[sane-devel] scanning for archival and OCR
Julien Michielsen
michkloo at xs4all.nl
Wed Jan 23 11:29:23 UTC 2013
On 01/22/13 18:34, David H. Durgee wrote:
> Now that I have my Canon PIXMA MG2120 working as a scanner I was looking
> at the possibility of using it to scan some documents for archival
> purposes. My intent is to scan some old bills and other documents and
> database them in some manner before disposing of the originals. As
> these are mostly bills and other documents they tend to be B&W with the
> possible exception of some logos or letter head/foot in color.
>
> I am trying to determine how best to scan and save these documents. I
> would like to be able to reprint them in the future if that becomes
> necessary, implying a high quality scan. But I am also concerned with
> the size of the saved documents on my system. What is the best file
> format for saving such documents? I would imagine that 16 or possibly
> even 8 colors would suffice to represent the documents, assuming the
> palette can be specified.

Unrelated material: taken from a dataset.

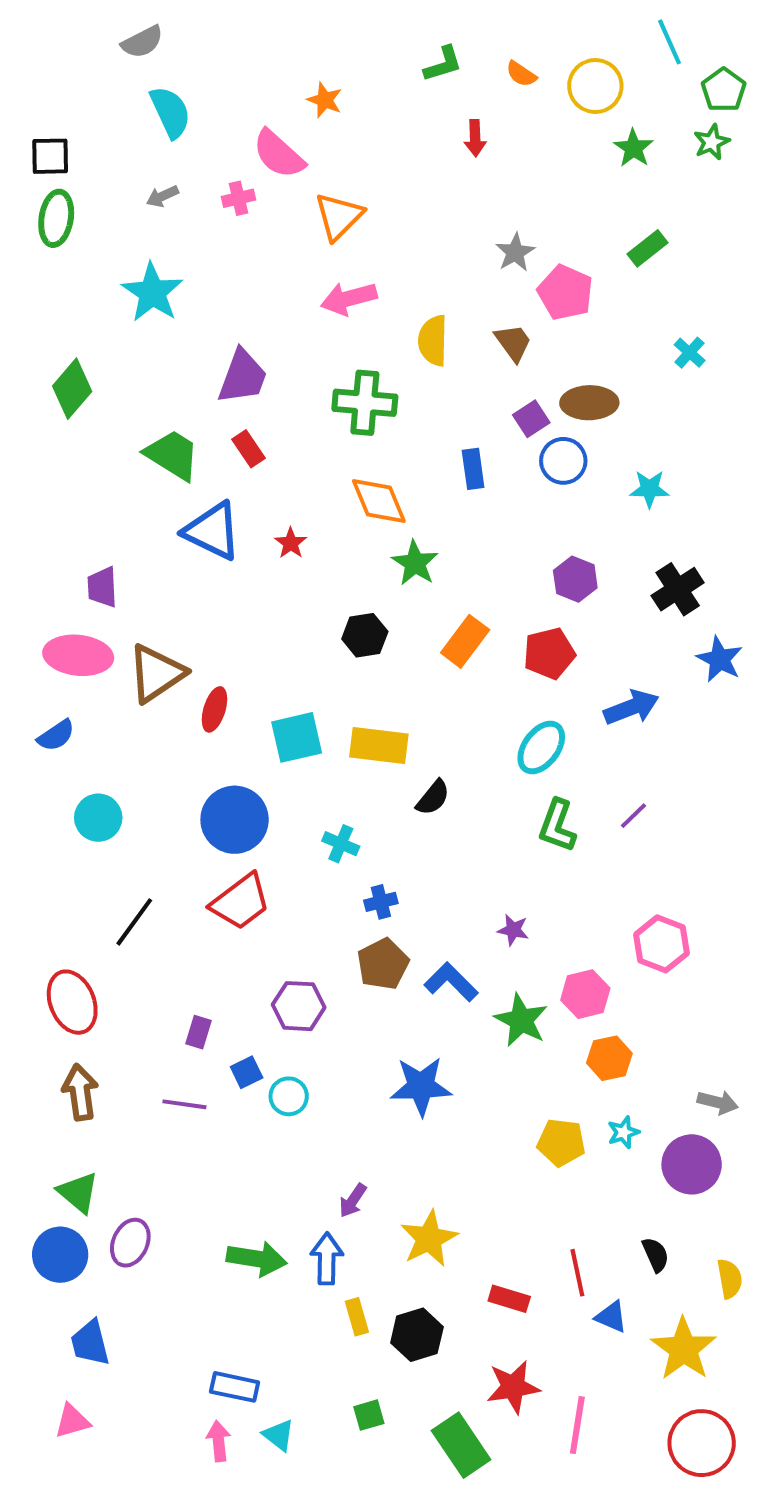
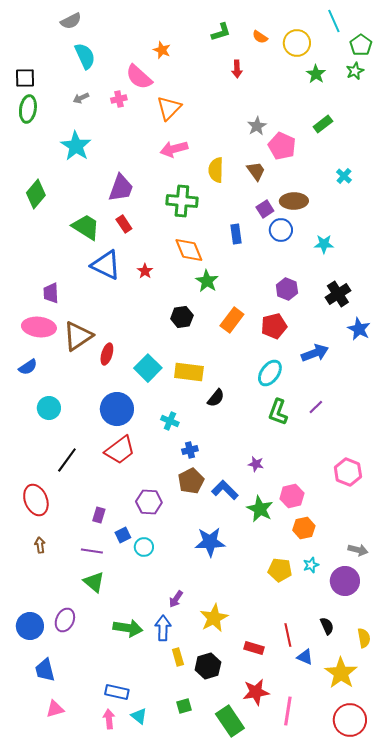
cyan square: (297, 737) -> (148, 368), turned -32
pink hexagon: (661, 944) -> (348, 472), moved
brown arrow: (80, 1092) -> (40, 545), size x0.6
green triangle: (78, 1193) -> (94, 582), moved
pink triangle: (72, 1421) -> (55, 709), moved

The documents are likely to be mostly
> white-space, so I would expect them to be highly compressible.
>
> Given I am interested in databasing them I would also think that using
> an OCR program to extract the content would be useful. I tried a few
> things with that on a small document and encountered problems, given the
> mixed content of the particular document. Are there any specific
> recommendations for scanning a document with OCR in mind? As I am
> running linux I am looking at tesseract and cuneiform at this point, at
> least one of which wants a B&W document for input and whose results
> appear to vary quite a bit with the scan resolution.
>
> Am I dealing with conflicting goals? Will I need to scan each document
> twice or more to accomplish what I want here?
>
> Dave
I have been scanning for arschival purposes and will tell you how I
achieve this.
-1 xsane allows the type of file you want to use for writing a file
to disk. For archival purposes I use pdf. I made a scan for archival
with the name vkweer1.pdf . For the next scan I wanted to save,
xsane proposed the name vkweer2.pdf. This number goes up by 1 for
each coming scan. After finishing the scanning, I'll combine the
seperate scans into one combined scan with ghostscript. An example
of a pdf-combining ghostscript:
gs -q -sPAPERSIZE=a4 -dNOPAUSE -dBATCH -sDEVICE=pdfwrite
-sOutputFile=vkweerc.pdf vkweer1.pdf vkweer2.pdf
This command creates a combined file ("vkweerc.pdf") from the two
input-files (vkweer1.pdf and vkweer2.pdf) into one output file which
is much smaller than the original input-files:
ls vkw* -l
-rw-r--r-- 1 julien users 682131 Jan 23 11:51 vkweerc.pdf
-rw-r----- 1 julien users 14439950 Jan 23 11:46 vkweer.pdf
-rw-r----- 1 julien users 14439950 Jan 23 11:47 vkweer2.pdf
As you can see the output of gs (the file vkweerc.pdf) is more
than 42 times smaller than the size of the inputfiles vkweer1.pdf and
vkweer2.pdf combined. Great for archival purposes ;-) . In the setup
of xsane I specified to save the pdf zlib compressed, but appearantly
ghostscript does a much better job, as far as compressing is concerned.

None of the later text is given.